An Idea does not make a Business
I have seen a great number of start-ups founded on a single product idea. But a single product does not make a viable business plan. When I started GameAccount, my co-founder and I had that classic moment where we looked at each other and said “this is going to be huge” and jumped in with both feet. We did a ton of market research into the casual games market but we had no real understanding of the consumer or of the gambling industry. All of my complicated spreadsheets were pretty much worthless. Quite frankly, the skill-games business was not economic, we wasted a lot of capital and we would have closed our doors if it were not for investors with deep pockets. We pivoted the business and moved from skill-based games to focus on casino games and turned the business around.
When starting FSB, we made sure to do our research and focus on an area of the industry that we felt was solving a material problem – in-play sports betting technology (see my earlier post on The Industrial Revolution comes to sports betting). We started out pitching live fantasy football player ratings and betting opportunities on which player would be man of the match, but behind the scenes we were learning how to process real-time data assembling the building blocks of a modern sports betting platform. Our early fantasy products were not appealing to bookmakers (thus the B2B lessons above), but our longer-term strategy to focus on the B2B supply of modern sports betting technology is proving to be successful.
In a highly regulated and competitive industry like gambling, a B2C start-up has the burden of getting their new product designs exactly right, building a technology platform to operate the product at scale and getting the marketing exactly right. These are very different disciplines and you need to execute all of them perfectly to survive. It also means that you have to divide your management efforts and your capital investment into solving very different problems. In my opinion, most businesses would be better off trying to be great at one thing, either being excellent at the product/technology or being great at the marketing.
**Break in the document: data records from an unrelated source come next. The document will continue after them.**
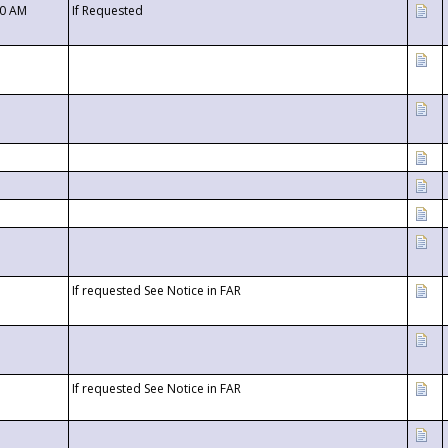
00 AM
If Requested
If requested See Notice in FAR
If requested See Notice in FAR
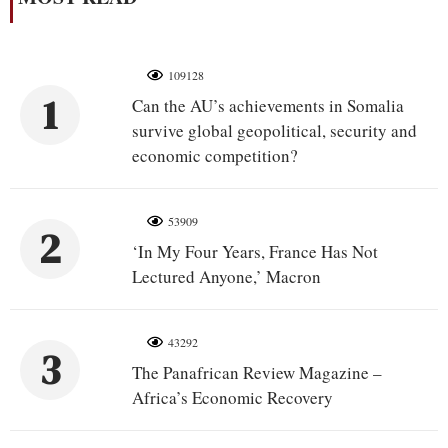
109128
1
Can the AU’s achievements in Somalia
survive global geopolitical, security and
economic competition?
53909
2
‘In My Four Years, France Has Not
Lectured Anyone,’ Macron
43292
3
The Panafrican Review Magazine –
Africa’s Economic Recovery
In my opinion, a B2C start-up should find a strong technology partner to support their vision, and B2B start-up should spend more time making sure that their product is actually creating value for their customer.
Most businesses will fail, but without risk there is no reward. My heart is with the entrepreneurs out there who are trying new things and helping to shape the future of our industry. But my head is urging these entrepreneurs to understand the dynamics of the industry they are trying to break into before they get started rather than learning these expensive lessons the hard way.